The Yellow Shark, another classical effort, was recorded live by Frankfurt’s Ensemble Modern under Zappa’s direction and production and released posthumously. Made without the composer’s participation, Zappa’s Universe is a live recording of his music performed in late 1991 as a tribute by various associates, relatives and fans.
Strictly Commercial, a choice nineteen-song selection of Zappa’s most accessible material, makes a dandy primer for the uninitiated, covering as it does a gamut of eras, from Hot Rats‘ “Peaches en Regalia” and Apostrophe‘s “Don’t Eat the Yellow Snow” through “Dancin’ Fool,” “Valley Girl” and Them or Us‘ “Be in My Video.”
Personally compiled by Zappa near the end of his life, The Lost Episodes is a richly annotated collection of 30 rare studio recordings, outtakes and other curiosities from the great man’s long and windy career.
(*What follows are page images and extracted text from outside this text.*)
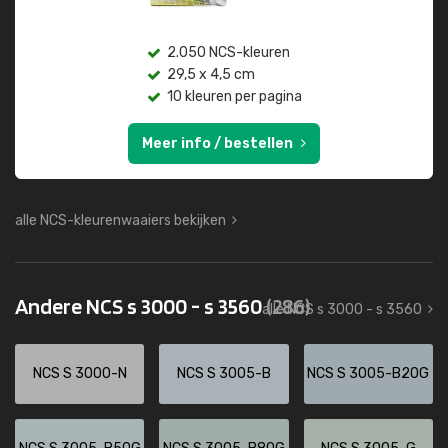
2.050 NCS-kleuren
29,5 x 4,5 cm
10 kleuren per pagina
Meer info / bestellen
alle NCS-kleurenwaaiers bekijken
Andere NCS s 3000 - s 3560
(286)
alle NCS s 3000 - s 3560
NCS S 3000-N
NCS S 3005-B
NCS S 3005-B20G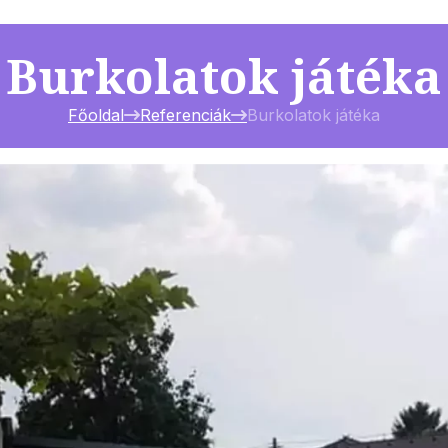
Burkolatok játéka
Főoldal
Referenciák
Burkolatok játéka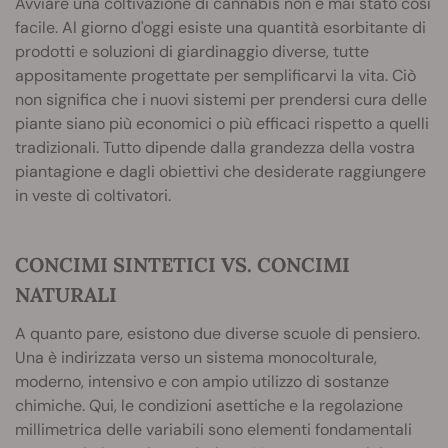
Avviare una coltivazione di cannabis non è mai stato così
facile. Al giorno d'oggi esiste una quantità esorbitante di
prodotti e soluzioni di giardinaggio diverse, tutte
appositamente progettate per semplificarvi la vita. Ciò
non significa che i nuovi sistemi per prendersi cura delle
piante siano più economici o più efficaci rispetto a quelli
tradizionali. Tutto dipende dalla grandezza della vostra
piantagione e dagli obiettivi che desiderate raggiungere
in veste di coltivatori.
CONCIMI SINTETICI VS. CONCIMI
NATURALI
A quanto pare, esistono due diverse scuole di pensiero.
Una è indirizzata verso un sistema monocolturale,
moderno, intensivo e con ampio utilizzo di sostanze
chimiche. Qui, le condizioni asettiche e la regolazione
millimetrica delle variabili sono elementi fondamentali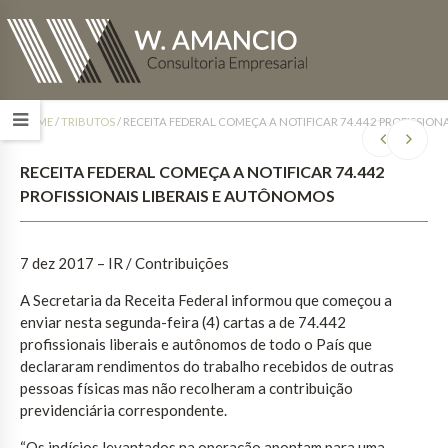
HOME
/
TRIBUTOS
/
RECEITA FEDERAL COMEÇA A NOTIFICAR 74.442 PROFISSION
RECEITA FEDERAL COMEÇA A NOTIFICAR 74.442
PROFISSIONAIS LIBERAIS E AUTÔNOMOS
7 dez 2017
– IR / Contribuições
A Secretaria da Receita Federal informou que começou a
enviar nesta segunda-feira (4) cartas a de 74.442
profissionais liberais e autônomos de todo o País que
declararam rendimentos do trabalho recebidos de outras
pessoas físicas mas não recolheram a contribuição
previdenciária correspondente.
“Os indícios levantados na operação apontam para uma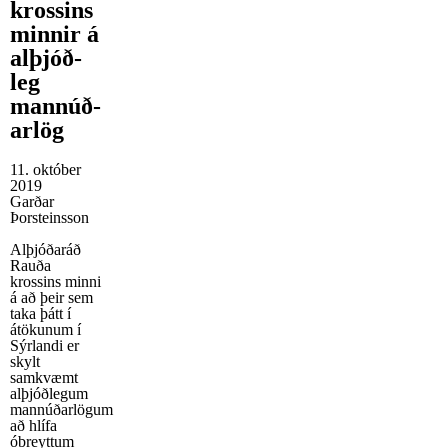
krossins
minnir á
al­þjóð­
leg
mann­úð­
ar­lög
11. október
2019
Garðar
Þorsteinsson
Alþjóðaráð
Rauða
krossins minni
á að þeir sem
taka þátt í
átökunum í
Sýrlandi er
skylt
samkvæmt
alþjóðlegum
mannúðarlögum
að hlífa
óbreyttum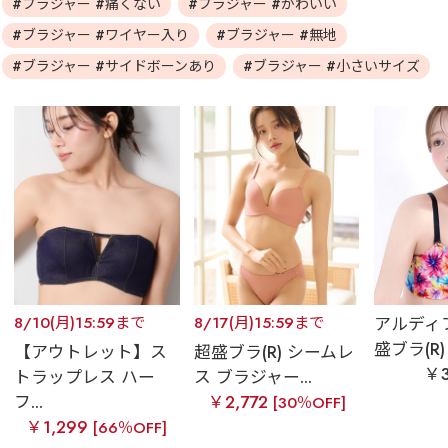
#ブラジャー #痛くない
#ブラジャー #かわいい
#ブラジャー #ワイヤー入り
#ブラジャー #無地
#ブラジャー #サイドボーンあり
#ブラジャー #小さいサイズ
8/10(月)15:59まで
8/17(月)15:59まで
アルディ
盛ブラ(R) 
【アウトレット】ス
超盛ブラ(R) シームレ
￥3
トラップレス ハー
ス ブラジャー...
フ...
￥2,772
[30％OFF]
￥1,299
[66％OFF]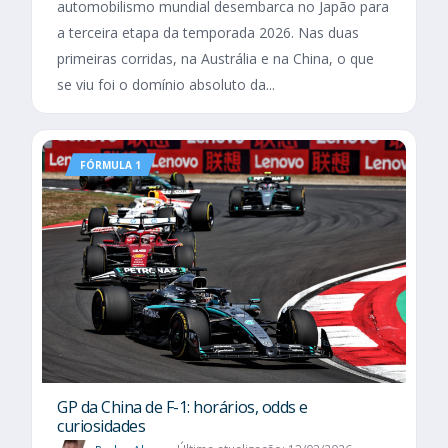
automobilismo mundial desembarca no Japão para
a terceira etapa da temporada 2026. Nas duas
primeiras corridas, na Austrália e na China, o que
se viu foi o domínio absoluto da...
FÓRMULA 1
GP da China de F-1: horários, odds e
curiosidades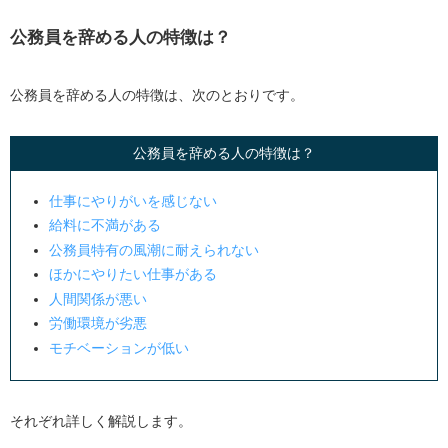
給料に不満がある
公務員を辞める人の特徴は？
公務員特有の風潮に耐えられない
ほかにやりたい仕事がある
公務員を辞める人の特徴は、次のとおりです。
人間関係が悪い
公務員を辞める人の特徴は？
労働環境が劣悪
モチベーションが低い
仕事にやりがいを感じない
給料に不満がある
公務員を辞めるメリット
公務員特有の風潮に耐えられない
労働環境を改善できる
ほかにやりたい仕事がある
副業ができる
人間関係が悪い
キャリアの幅が広がる
労働環境が劣悪
モチベーションが低い
公務員を辞めるデメリット
安定性がなくなる
それぞれ詳しく解説します。
社会的信用度が低下する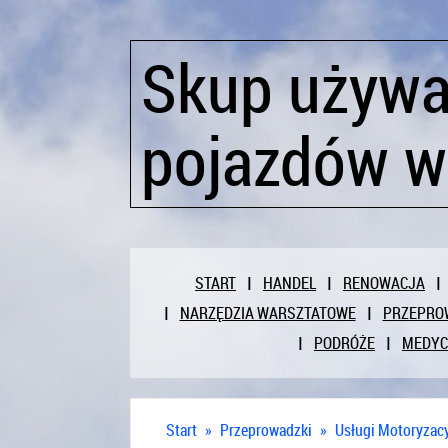
Skup używ
pojazdów w
START
HANDEL
RENOWACJA
NARZĘDZIA WARSZTATOWE
PRZEPRO
PODRÓŻE
MEDY
Start
»
Przeprowadzki
»
Usługi Motoryzac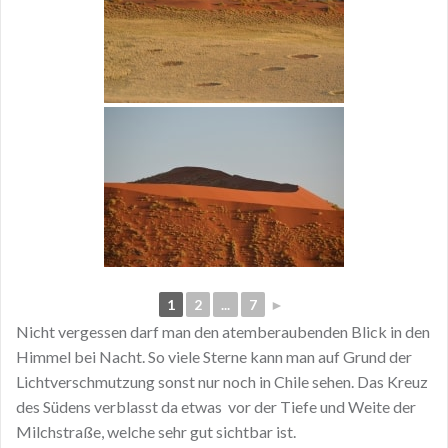
1
2
...
7
►
Nicht vergessen darf man den atemberaubenden Blick in den
Himmel bei Nacht. So viele Sterne kann man auf Grund der
Lichtverschmutzung sonst nur noch in Chile sehen. Das Kreuz
des Südens verblasst da etwas vor der Tiefe und Weite der
Milchstraße, welche sehr gut sichtbar ist.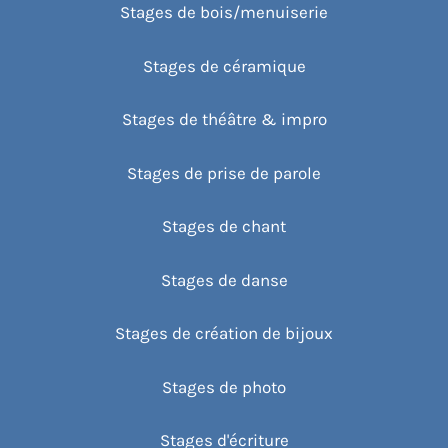
Stages de bois/menuiserie
Stages de céramique
Stages de théâtre & impro
Stages de prise de parole
Stages de chant
Stages de danse
Stages de création de bijoux
Stages de photo
Stages d'écriture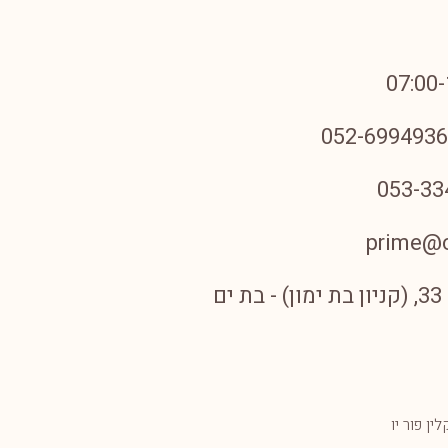
prime@c
ם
A treasure trove for devoted fans, it includes several Zappa/Beefheart collaborations (“Lost in a Whirlpool” dates from the late ’50s). Among the other goodies: “Lil’ Clanton Shuffle,” a swell jam originally intended for inclusion on Hot Rats, a twelve-minute “Sharleena” sung by Sugar Cane Harris and the original mix of the controversial 1980 single “I Don’t Wanna Get Drafted.” In the words of Edgard Varèse, the present day composer refuses to die.